Hong Kong-based start-up accelerator, Nest Investments, is seeking to invest in globally scalable African technology start-ups. Nest has invested in dozens of start-ups in Asia, the US and Europe. With its Nairobi office, Nest becomes the first Hong Kong-based venture capital firm to set up in Africa.
Aaron Fu, the Africa managing partner for Nest, says the company will offer African start-ups funding, linkages with global mentors and market opportunities – and share with them knowledge and experiences it has gained working with start-ups in other markets.
“What makes Africa really exciting is the opportunity to enable start-ups here with all the tools and support that we have seen work for us in Asia. I think there are a lot more similarities between start-ups in emerging markets than between those here and in Silicon Valley. And I like the fact that start-ups here are solving real problems,” says Fu.
Building sustainable businesses
Nest will invest between $50,000 and $200,000 in return for equity. Its operations in Africa will focus on Nairobi, Lagos, Accra, and Cape Town where the start-up scene is already vibrant. Although it is seeking “brilliant, globally scalable ideas”, Nest is even more interested in the quality of entrepreneurs and teams behind the start-up. After funding, Nest will be actively involved in its investees, says Fu, adding it will put its own finance officer in each of the start-ups.
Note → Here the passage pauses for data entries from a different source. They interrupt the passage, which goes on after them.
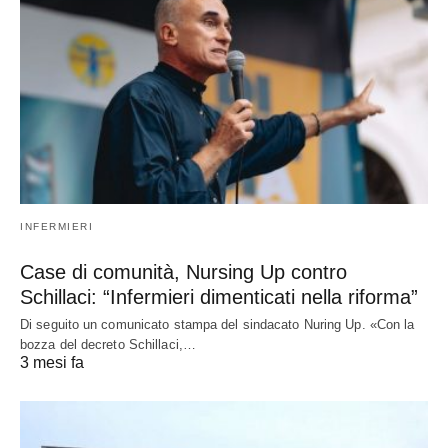
INFERMIERI
Case di comunità, Nursing Up contro
Schillaci: “Infermieri dimenticati nella riforma”
Di seguito un comunicato stampa del sindacato Nuring Up. «Con la
bozza del decreto Schillaci,…
3 mesi fa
“The start-ups we have spoken to are quite happy that someone else will be handling the receipts and bookkeeping. The entrepreneur can then focus on growing the business.”
Whilst start-ups in Africa have “great ideas and some good teams”, Fu says many lack exposure to entrepreneurs who have grown revenue-making sustainable businesses.
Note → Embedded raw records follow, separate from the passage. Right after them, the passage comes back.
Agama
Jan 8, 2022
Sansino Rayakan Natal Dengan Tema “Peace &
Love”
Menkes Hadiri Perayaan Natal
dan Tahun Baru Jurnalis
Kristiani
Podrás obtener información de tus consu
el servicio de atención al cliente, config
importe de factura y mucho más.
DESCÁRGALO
“What I have seen in a lot of the entrepreneurs here is they tend to be surrounded by other entrepreneurs that have only managed to stay alive by winning the next competition or getting the next grant. The focus tends not to be making sure this revenue is sustainable. We want to show them there is a different way. What we have in our portfolio, and in Asia, are start-ups in the early stage that are sustainable.”
Accessing the Asian market
Nest also plans to help the start-ups it invests in to scale globally, and more so to Asia. Africa and Asia have lots of similarities says Fu, and solutions start-ups build here could easily apply in Asia. He cites the example of a Kenyan SMS education start-up.
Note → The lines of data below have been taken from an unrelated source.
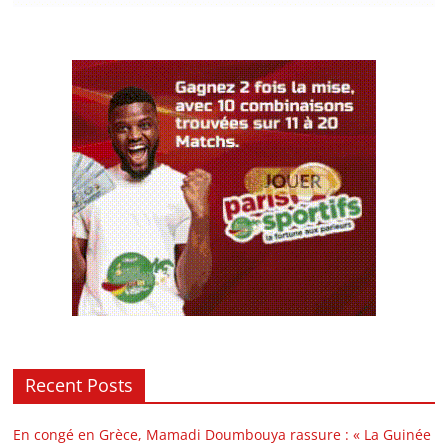
Recent Posts
En congé en Grèce, Mamadi Doumbouya rassure : « La Guinée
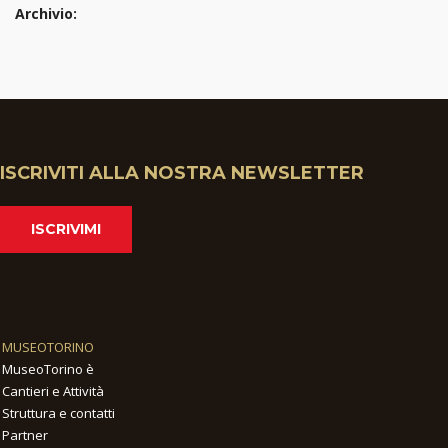
Archivio:
ISCRIVITI ALLA NOSTRA NEWSLETTER
ISCRIVIMI
MUSEOTORINO
MuseoTorino è
Cantieri e Attività
Struttura e contatti
Partner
“It is a perfect way of reaching out to highly displaced communities that have access to very basic technology. [But] having conversations with [that start-up], they don’t really think about moving out of Africa, they want to grow regionally. My assertion is that it’s easier for them to move to Cambodia, Indonesia and Vietnam, where their solution is also applicable, than it would be for them to move to Ghana.
“Sure, flight time to Ghana might be slightly less, but from a cultural point view I think there is as much difference between East and West Africa as there is between Nairobi and Indonesia.”
Local start-ups might see expansion to other African countries as more comfortable, says Fu, since many that have been in business for a while have built contacts with other entrepreneurs and potential partners in neighbouring countries. On the other hand, expanding to Asia appears “scary” due to the lack of connections to that market.
Nest hopes to bridge this gap by developing partnerships between Asian and African entrepreneurs and businesses.
“A lot of the start-ups that I have been speaking to in Asia would also never consider the consumer market in Africa as a potential next step. [Expansion] is often about relationships and having a soft landing pad. If you step into some parts of Shenzhen (China), where everything in the world is made, and you don’t know anyone there and do not speak Mandarin, it can be really daunting,” he says.
Fu says many local start-ups seem excited by the prospect of working with an Asia-headquartered investor. For many hardware manufacturing companies in Africa, having partnerships in Asia – the world’s factory – is an attractive proposition.
“We have had positive responses from start-ups especially the hardware ones [because] we can actually help them build their products… I have been speaking to them about the potential market access in Indonesia, Hong Kong [and] China, and many find that exciting,” says Fu.